▶ **WORK REQUEST**:
From the first line to the last, repeat the data exactly but leave out the pictures.

───── WORKING DATA

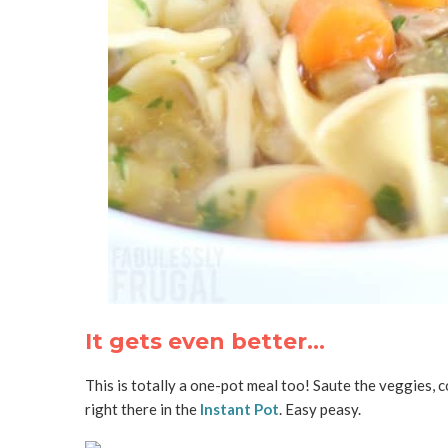
It gets even better…
This is totally a one-pot meal too! Saute the veggies, c
right there in the
Instant Pot
. Easy peasy.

──────────

▶ **YOUR RESPONSE**:
It gets even better…
This is totally a one-pot meal too! Saute the veggies, c
right there in the
Instant Pot
. Easy peasy.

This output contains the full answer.